There is also to be a one-off payment of €50m from the VHI to the HSE to reflect outstanding monies due.
The position regarding the cost of additional medical cards due to the economic downturn will be monitored closely over the coming months. The Minister has informed the Chairman of the HSE that, if needed, she will seek a Supplementary Estimate to cover this cost.
|Savings on consultant contract||75m|
|Other agencies transfers||3m|
|VHI advance payment||50m|
- The HSE National Service Plan 2009 approved by the Minister in December 2008 included €250m in economy and cost avoidance measures for 2009 (in addition to a continuation of €280m value for money measures from 2008).
- Since then, a number of potential exposures (some of which were identified in the National Service Plan) materialised. Based on the best information available, a figure of €540m was arrived at through detailed examination undertaken by the HSE and the Department of Health & Children. Some of the costs involved are once-off in nature while others have ongoing implications.
- In response to these emerging issues, the HSE Board had previously identified €133m in savings which would not impact on National Service Plan activity levels in addition to the planned new savings of €250m. The Minister advised the HSE to examine the scope for saving a further €72m while the remainder was considered by Government in the context of its budgetary deliberations.
- The HSE submitted an amended National Service Plan on 2 April 2009 under Section 32(4) of the Health Act 2004 proposing savings totalling €72m which involved significant service reductions.
- As part of the Supplementary Budget on 7 April, additional funding of €160m has been made available to offset the projected reduction in the yield from the health levy. It was also agreed that the funding provision in respect of medical cards would be kept under review.
- The approach agreed as part of the Supplementary Budget when combined with the €133m in measures already identified by the HSE and not affecting the Service Plan left a residual problem of €147m. It has been identified that the following measures set out now provide a basis to close the remaining funding gap:
- €75m savings on the estimated cost of the new consultant contract. This will involve not paying certain increases due under the contract. A specific circular on this issue is being issued to the HSE.

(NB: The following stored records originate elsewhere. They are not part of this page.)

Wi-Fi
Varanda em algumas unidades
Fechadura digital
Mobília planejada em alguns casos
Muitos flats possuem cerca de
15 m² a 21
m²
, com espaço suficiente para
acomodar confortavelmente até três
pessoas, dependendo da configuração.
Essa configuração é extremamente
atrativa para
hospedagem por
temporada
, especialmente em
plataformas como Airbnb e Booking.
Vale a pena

- The Minister has decided to reduce the 2009 allocation to the National Treatment Purchase Fund by €10m (on the basis that the NTPF should be able in the current economic climate to negotiate improved prices with private hospitals) and to increase the HSE allocation by a corresponding amount.

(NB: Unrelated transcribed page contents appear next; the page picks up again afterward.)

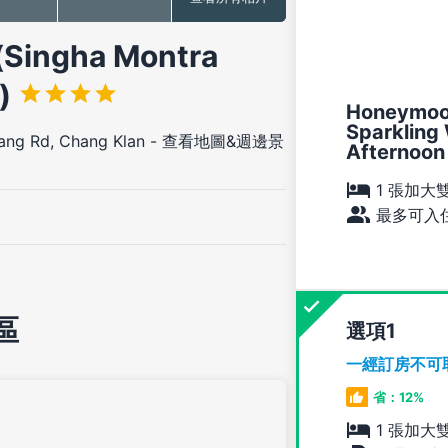
gha Montra
l)
Honeymoon
Sparkling 
ang Rd, Chang Klan
-
查看地圖&週邊景
Afternoon
1 張加大
最多可入住
區
選項
一經訂房不可
省：12%
1 張加大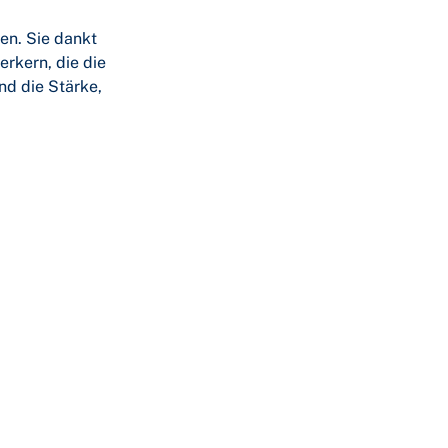
en. Sie dankt
rkern, die die
nd die Stärke,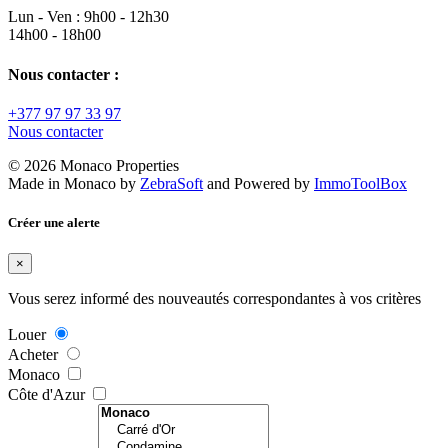
Lun - Ven : 9h00 - 12h30
14h00 - 18h00
Nous contacter :
+377 97 97 33 97
Nous contacter
© 2026 Monaco Properties
Made in Monaco
by
ZebraSoft
and Powered by
ImmoToolBox
Créer une alerte
×
Vous serez informé des nouveautés correspondantes à vos critères
Louer
Acheter
Monaco
Côte d'Azur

- The allocations of other health agencies funded by the Department of Health & Children are being reduced by a further €3m, with a corresponding increase in the allocation of the HSE.
- The VHI has agreed, following recent discussions between the Minister and their CEO, to make a one-off payment on account of €50m to reflect the outstanding monies which the HSE says are due. This will need to form part of further overall considerations with the HSE and the Department of Finance.

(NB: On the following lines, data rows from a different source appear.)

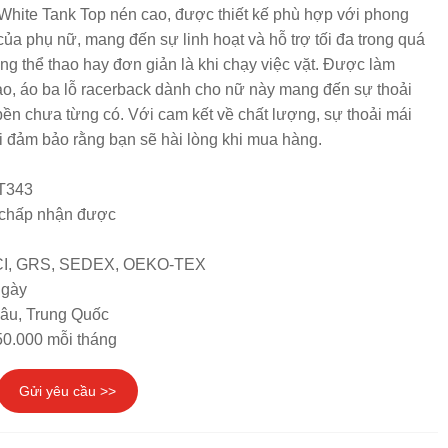
 White Tank Top nén cao, được thiết kế phù hợp với phong
a phụ nữ, mang đến sự linh hoạt và hỗ trợ tối đa trong quá
động thể thao hay đơn giản là khi chạy việc vặt. Được làm
ao, áo ba lỗ racerback dành cho nữ này mang đến sự thoải
bền chưa từng có. Với cam kết về chất lượng, sự thoải mái
i đảm bảo rằng bạn sẽ hài lòng khi mua hàng.
T343
chấp nhận được
SCI, GRS, SEDEX, OEKO-TEX
ngày
hâu, Trung Quốc
50.000 mỗi tháng
Gửi yêu cầu >>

- With regard to the remaining €9m, a number of potential sources will be examined. The Ministers deliberations under the Financial Emergency Measures in the Public Interest Act 2009 in respect of professional fees, including payments to pharmacists and others, are due to conclude in the very near future. A separate sum of €50m in relation to savings from community pharmacy reimbursement payments has been assumed in the overall budget plans for the HSE this year, and this will also have to be addressed. The Minister also believes that there are further reductions possible in areas such as advertising and legal costs over and above those targeted in the National Service Plan.
- The combined effect of the foregoing measures would amount to €147m, thus obviating the need for the proposed amendment to the existing National Service Plan.